Officers of Central Investigation Bureau of the Royal Thai Police in Bangkok investigated Phuthai Souvenir Market in Chalong, ATV Elephant Camp near the Big Buddha image in Karon and Sheraton Camp in Cheng Talay to determine if the baby elephants were born in the wild or not.
“We came down to examine the elephant camps in Phuket as part of our investigation of Sai Yok Elephant Park, where there are 51 elephants. We got search warrants for the camps and found one baby elephant in each of the three camps,” said Col Watcharin Phusit, the superintendent of the regional Natural Resources and Environment Crime Suppression Division.
Tassanes Petkong, an officer with the National Park Department Wildlife and Plant Conservation Center, told the Phuket Gazette, “The mother of the three baby elephants from Sai Yok Elephant Park is also being investigated because they do not have her identification document. So it’s unclear if she was illegally taken from the forest or not.”
“If the mother elephant is working illegally in the tourist trade, so are the baby elephants,” Mr Tassanes added.
DNA from the three baby elephants will be collected and checked against the DNA of the supposed mother in a laboratory in Bangkok. The results will take about two weeks, said Mr Tassanes.
“If the test leads us to believe the elephants were illegally bought, they will be taken to Lampang [where there is a rehabilitation camp for abused elephants],” said Col Watcharin
“Meanwhile anyone found guilty in the case will get up to four years in jail, a 40,000 baht fine, or both in accordance with Wildlife Preservation and Protection Act,” he added.

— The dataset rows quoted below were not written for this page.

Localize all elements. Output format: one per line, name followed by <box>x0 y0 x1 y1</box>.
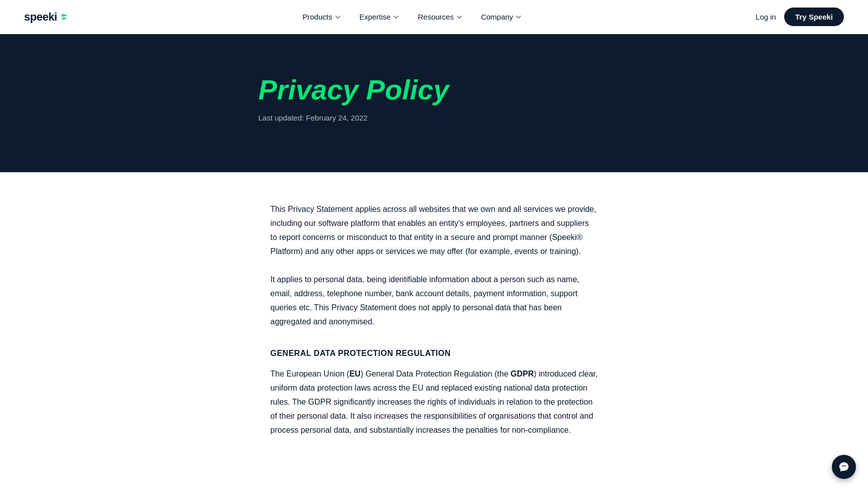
nav-expertise-chevron-icon <box>393 14 400 21</box>
nav-resources[interactable]: Resources <box>411 9 470 25</box>
last-updated-date: February 24, 2022 <box>306 113 368 122</box>
logo-text: speeki <box>24 11 57 24</box>
hero-section: Privacy Policy Last updated: February 24… <box>0 34 868 172</box>
nav-products-chevron-icon <box>334 14 341 21</box>
nav-expertise-label: Expertise <box>359 13 391 21</box>
nav-expertise[interactable]: Expertise <box>352 9 407 25</box>
speeki-logo-icon <box>59 12 69 22</box>
login-link[interactable]: Log in <box>756 13 776 21</box>
nav-resources-chevron-icon <box>456 14 463 21</box>
nav-company-chevron-icon <box>515 14 522 21</box>
last-updated-label: Last updated: <box>259 113 304 122</box>
nav-company-label: Company <box>481 13 513 21</box>
main-content: This Privacy Statement applies across al… <box>259 172 610 477</box>
nav-resources-label: Resources <box>418 13 454 21</box>
intro-paragraph-1: This Privacy Statement applies across al… <box>271 202 598 259</box>
nav-company[interactable]: Company <box>474 9 529 25</box>
intro-paragraph-2: It applies to personal data, being ident… <box>271 273 598 329</box>
gdpr-paragraph: The European Union (EU) General Data Pro… <box>271 367 598 437</box>
nav-products[interactable]: Products <box>295 9 348 25</box>
try-speeki-button[interactable]: Try Speeki <box>784 8 844 26</box>
site-header: speeki Products Expertise Resources <box>0 0 868 34</box>
logo-link[interactable]: speeki <box>24 11 69 24</box>
gdpr-heading: GENERAL DATA PROTECTION REGULATION <box>271 349 598 358</box>
nav-products-label: Products <box>302 13 332 21</box>
main-nav: Products Expertise Resources Company <box>295 9 529 25</box>
chat-support-button[interactable] <box>832 455 856 477</box>
page-title: Privacy Policy <box>259 74 610 105</box>
header-right: Log in Try Speeki <box>756 8 844 26</box>
last-updated-text: Last updated: February 24, 2022 <box>259 113 610 122</box>
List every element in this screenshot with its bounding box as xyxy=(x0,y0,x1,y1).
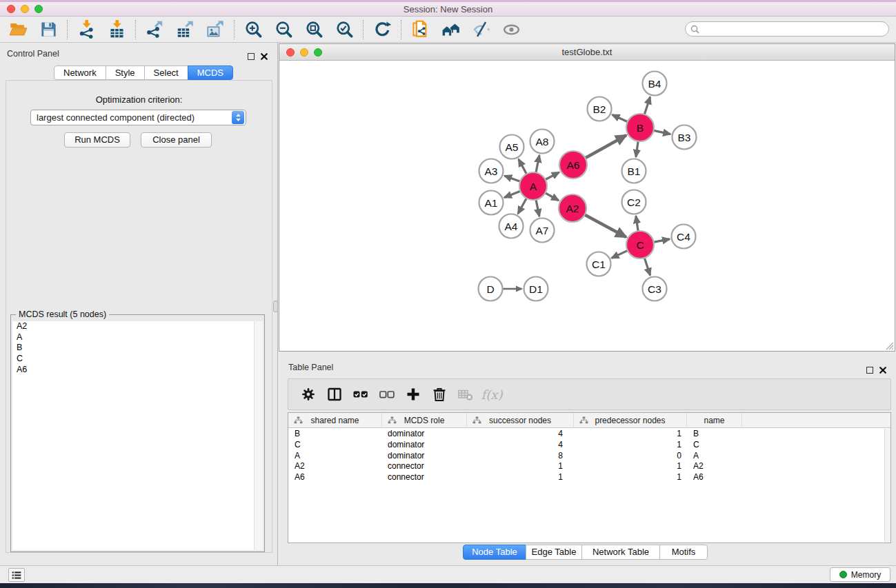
table-cell[interactable]: connector xyxy=(382,472,467,483)
memory-button[interactable]: Memory xyxy=(830,567,890,582)
table-cell[interactable]: 0 xyxy=(574,451,687,462)
table-cell[interactable]: 1 xyxy=(467,472,574,483)
new-network-from-selection-button[interactable] xyxy=(405,19,435,41)
zoom-in-button[interactable] xyxy=(238,19,268,41)
zoom-selected-button[interactable] xyxy=(329,19,359,41)
show-task-history-button[interactable] xyxy=(8,568,25,582)
table-cell[interactable]: connector xyxy=(382,461,467,472)
show-preview-button[interactable] xyxy=(496,19,526,41)
search-input[interactable] xyxy=(699,24,872,34)
export-image-button[interactable] xyxy=(200,19,230,41)
table-row[interactable]: A2connector11A2 xyxy=(288,461,890,472)
table-cell[interactable]: 1 xyxy=(574,440,687,451)
table-settings-button[interactable] xyxy=(295,383,321,406)
column-header-mcds-role[interactable]: MCDS role xyxy=(382,413,467,428)
graph-edge-A6-B[interactable] xyxy=(584,135,626,159)
column-header-predecessor-nodes[interactable]: predecessor nodes xyxy=(574,413,687,428)
table-cell[interactable]: 1 xyxy=(574,472,687,483)
search-field[interactable] xyxy=(685,21,889,37)
refresh-layout-button[interactable] xyxy=(367,19,397,41)
table-cell[interactable]: B xyxy=(687,429,742,440)
table-row[interactable]: Bdominator41B xyxy=(288,429,890,440)
table-cell[interactable]: A6 xyxy=(288,472,382,483)
mcds-result-item[interactable]: A6 xyxy=(12,365,263,376)
mcds-result-item[interactable]: C xyxy=(12,354,263,365)
graph-edge-A-A1[interactable] xyxy=(504,191,521,198)
column-header-name[interactable]: name xyxy=(687,413,742,428)
graph-edge-A-A6[interactable] xyxy=(544,172,559,181)
table-row[interactable]: A6connector11A6 xyxy=(288,472,890,483)
graph-edge-C-C1[interactable] xyxy=(612,250,629,258)
table-cell[interactable]: A xyxy=(288,451,382,462)
table-cell[interactable]: 1 xyxy=(467,461,574,472)
table-cell[interactable]: 4 xyxy=(467,429,574,440)
run-mcds-button[interactable]: Run MCDS xyxy=(64,132,130,148)
tab-style[interactable]: Style xyxy=(106,65,145,80)
graph-edge-B-B3[interactable] xyxy=(653,130,670,134)
graph-edge-B-B2[interactable] xyxy=(613,115,629,123)
function-builder-button[interactable]: f(x) xyxy=(479,383,505,406)
table-scrollbar[interactable] xyxy=(884,429,890,543)
network-canvas[interactable]: AA1A2A3A4A5A6A7A8BB1B2B3B4CC1C2C3C4DD1 xyxy=(279,61,895,351)
graph-edge-C-C2[interactable] xyxy=(636,216,638,232)
table-cell[interactable]: B xyxy=(288,429,382,440)
optimization-criterion-dropdown[interactable]: largest connected component (directed) xyxy=(30,110,246,125)
zoom-fit-button[interactable] xyxy=(299,19,329,41)
tab-network[interactable]: Network xyxy=(54,65,106,80)
tab-edge-table[interactable]: Edge Table xyxy=(526,545,582,560)
table-cell[interactable]: C xyxy=(687,440,742,451)
table-cell[interactable]: A2 xyxy=(288,461,382,472)
float-panel-icon[interactable] xyxy=(248,53,255,60)
table-row[interactable]: Cdominator41C xyxy=(288,440,890,451)
float-table-panel-icon[interactable] xyxy=(866,367,873,374)
table-cell[interactable]: 8 xyxy=(467,451,574,462)
table-cell[interactable]: A xyxy=(687,451,742,462)
graph-edge-B-B1[interactable] xyxy=(636,140,639,157)
split-table-button[interactable] xyxy=(321,383,348,406)
import-network-button[interactable] xyxy=(71,19,101,41)
tab-select[interactable]: Select xyxy=(144,65,188,80)
graph-edge-A-A8[interactable] xyxy=(536,155,539,174)
export-network-button[interactable] xyxy=(139,19,170,41)
import-table-button[interactable] xyxy=(101,19,132,41)
close-table-panel-icon[interactable] xyxy=(879,364,886,376)
table-cell[interactable]: dominator xyxy=(382,440,467,451)
window-resize-grip[interactable] xyxy=(884,341,894,350)
column-header-successor-nodes[interactable]: successor nodes xyxy=(467,413,574,428)
network-window-titlebar[interactable]: testGlobe.txt xyxy=(279,44,895,61)
delete-column-button[interactable] xyxy=(426,383,452,406)
save-session-button[interactable] xyxy=(33,19,63,41)
table-cell[interactable]: 1 xyxy=(574,429,687,440)
graph-edge-A-A7[interactable] xyxy=(536,199,539,216)
close-panel-icon[interactable] xyxy=(261,50,268,63)
table-row[interactable]: Adominator80A xyxy=(288,451,890,462)
mcds-result-item[interactable]: B xyxy=(12,343,263,354)
close-panel-button[interactable]: Close panel xyxy=(141,132,212,148)
panel-divider-grip-vertical[interactable] xyxy=(273,301,278,312)
tab-network-table[interactable]: Network Table xyxy=(581,545,660,560)
export-table-button[interactable] xyxy=(170,19,200,41)
deselect-all-button[interactable] xyxy=(374,383,400,406)
column-header-shared-name[interactable]: shared name xyxy=(288,413,382,428)
delete-table-button[interactable] xyxy=(452,383,479,406)
tab-node-table[interactable]: Node Table xyxy=(463,545,526,560)
table-cell[interactable]: dominator xyxy=(382,451,467,462)
graph-edge-A-A3[interactable] xyxy=(504,176,521,182)
table-cell[interactable]: C xyxy=(288,440,382,451)
graph-edge-A-A5[interactable] xyxy=(519,159,528,175)
table-cell[interactable]: 1 xyxy=(574,461,687,472)
graph-edge-A-A4[interactable] xyxy=(518,197,527,214)
home-button[interactable] xyxy=(435,19,466,41)
result-scrollbar[interactable] xyxy=(254,321,263,550)
graph-edge-A-A2[interactable] xyxy=(544,192,559,201)
graph-edge-C-C4[interactable] xyxy=(653,239,670,243)
zoom-out-button[interactable] xyxy=(268,19,299,41)
open-session-button[interactable] xyxy=(3,19,33,41)
table-cell[interactable]: A2 xyxy=(687,461,742,472)
tab-motifs[interactable]: Motifs xyxy=(659,545,708,560)
tab-mcds[interactable]: MCDS xyxy=(188,65,233,80)
mcds-result-item[interactable]: A2 xyxy=(12,321,263,332)
select-all-button[interactable] xyxy=(348,383,374,406)
table-cell[interactable]: 4 xyxy=(467,440,574,451)
graph-edge-C-C3[interactable] xyxy=(644,256,650,275)
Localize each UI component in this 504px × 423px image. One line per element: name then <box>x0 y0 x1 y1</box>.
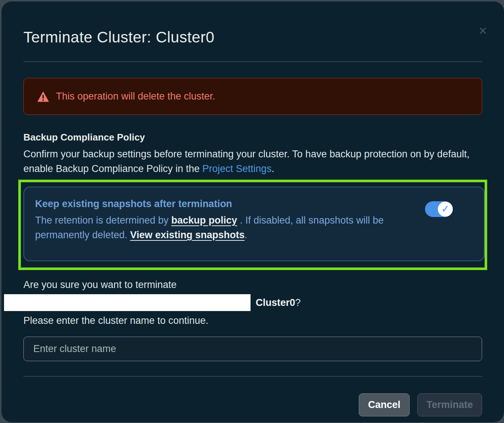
terminate-cluster-modal: ✕ Terminate Cluster: Cluster0 This opera… <box>1 1 504 422</box>
retention-text: The retention is determined by <box>35 215 171 226</box>
confirm-question-line1: Are you sure you want to terminate <box>23 277 482 292</box>
backup-policy-description: Confirm your backup settings before term… <box>23 147 482 176</box>
close-icon[interactable]: ✕ <box>476 24 489 37</box>
keep-snapshots-toggle[interactable]: ✓ <box>425 201 453 217</box>
cluster-name-question: Cluster0? <box>256 295 301 310</box>
footer-divider <box>23 376 482 377</box>
backup-policy-heading: Backup Compliance Policy <box>23 132 482 143</box>
warning-text: This operation will delete the cluster. <box>56 91 215 102</box>
enter-name-instruction: Please enter the cluster name to continu… <box>23 313 482 328</box>
backup-description-period: . <box>271 163 274 174</box>
title-divider <box>23 61 482 62</box>
cluster-name-input[interactable] <box>23 337 482 361</box>
check-icon: ✓ <box>441 203 450 214</box>
terminate-button[interactable]: Terminate <box>417 393 482 416</box>
redaction-overlay <box>4 294 251 311</box>
keep-snapshots-panel: Keep existing snapshots after terminatio… <box>23 187 485 261</box>
annotation-highlight-box: Keep existing snapshots after terminatio… <box>18 180 487 270</box>
confirm-section: Are you sure you want to terminate › Clu… <box>23 277 482 328</box>
backup-policy-link[interactable]: backup policy <box>171 215 237 226</box>
cancel-button[interactable]: Cancel <box>359 393 410 416</box>
warning-banner: This operation will delete the cluster. <box>23 78 482 115</box>
project-settings-link[interactable]: Project Settings <box>202 163 271 174</box>
warning-triangle-icon <box>37 91 49 102</box>
modal-footer: Cancel Terminate <box>23 393 482 416</box>
confirm-question-line2: › Cluster0? <box>23 294 482 311</box>
view-existing-snapshots-link[interactable]: View existing snapshots <box>130 229 245 240</box>
keep-snapshots-title: Keep existing snapshots after terminatio… <box>35 198 473 210</box>
keep-snapshots-description: The retention is determined by backup po… <box>35 213 417 242</box>
toggle-knob: ✓ <box>438 202 453 217</box>
modal-title: Terminate Cluster: Cluster0 <box>23 29 482 46</box>
question-mark: ? <box>295 297 301 308</box>
cluster-name: Cluster0 <box>256 297 295 308</box>
retention-text-3: . <box>245 229 248 240</box>
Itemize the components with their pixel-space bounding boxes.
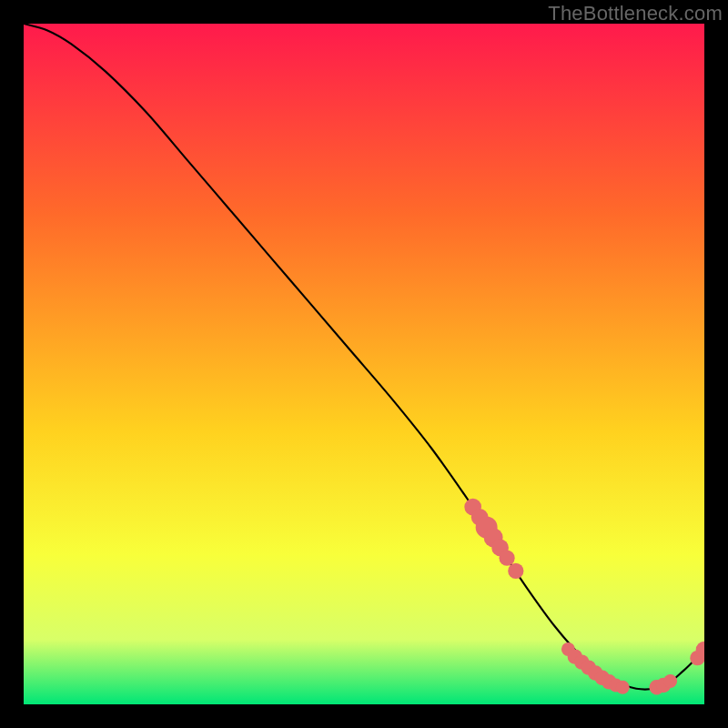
- data-marker: [499, 551, 514, 566]
- plot-area: [24, 24, 704, 704]
- data-marker: [663, 674, 677, 688]
- watermark-text: TheBottleneck.com: [548, 2, 723, 25]
- chart-svg: [24, 24, 704, 704]
- data-marker: [508, 563, 523, 579]
- chart-stage: TheBottleneck.com: [0, 0, 728, 728]
- data-marker: [616, 681, 630, 694]
- gradient-panel: [24, 24, 704, 704]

While the testing is done the baby elephants will stay with their present owners, who are not allowed to move them, said Col Watcharin.
During their investigation of Phuket Snake Show Co Ltd, which is part of Phuthai Souvenir Market, officers found 40 different types of snakes from cobras to blood pythons. Some of the species are protected in Thailand.
The officers are checking on the paperwork for all of the snakes to make sure they are all legally owned.